▶ **Exercise material**
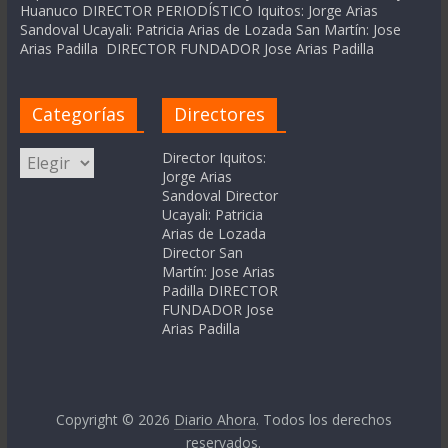
Huanuco DIRECTOR PERIODÍSTICO Iquitos: Jorge Arias
Sandoval Ucayali: Patricia Arias de Lozada San Martín: Jose
Arias Padilla DIRECTOR FUNDADOR Jose Arias Padilla
Categorías
Directores
Categorías
Director Iquitos:
Jorge Arias
Sandoval Director
Ucayali: Patricia
Arias de Lozada
Director San
Martín: Jose Arias
Padilla DIRECTOR
FUNDADOR Jose
Arias Padilla
Copyright © 2026
Diario Ahora
. Todos los derechos
reservados.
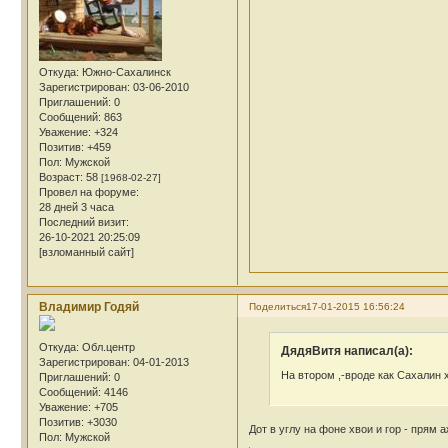
Откуда:
Южно-Сахалинск
Зарегистрирован
: 03-06-2010
Приглашений:
0
Сообщений:
863
Уважение:
+324
Позитив:
+459
Пол:
Мужской
Возраст:
58
[1968-02-27]
Провел на форуме:
28 дней 3 часа
Последний визит:
26-10-2021 20:25:09
[взломанный сайт]
Владимир Годяй
Поделиться
17-01-2015 16:56:24
Откуда:
Обл.центр
ДядяВитя написал(а):
Зарегистрирован
: 04-01-2013
На втором ,-вроде как Сахалин х
Приглашений:
0
Сообщений:
4146
Уважение:
+705
Позитив:
+3030
Дот в углу на фоне хвои и гор - прям
Пол:
Мужской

▶ **Exercise brief**
Output the line containing "17-01-2015 16:56:24" and all lines after it to the end of the records, exactly as given.

▶ **Answer section**
17-01-2015 16:56:24
Откуда:
Обл.центр
ДядяВитя написал(а):
Зарегистрирован
: 04-01-2013
На втором ,-вроде как Сахалин х
Приглашений:
0
Сообщений:
4146
Уважение:
+705
Позитив:
+3030
Дот в углу на фоне хвои и гор - прям
Пол:
Мужской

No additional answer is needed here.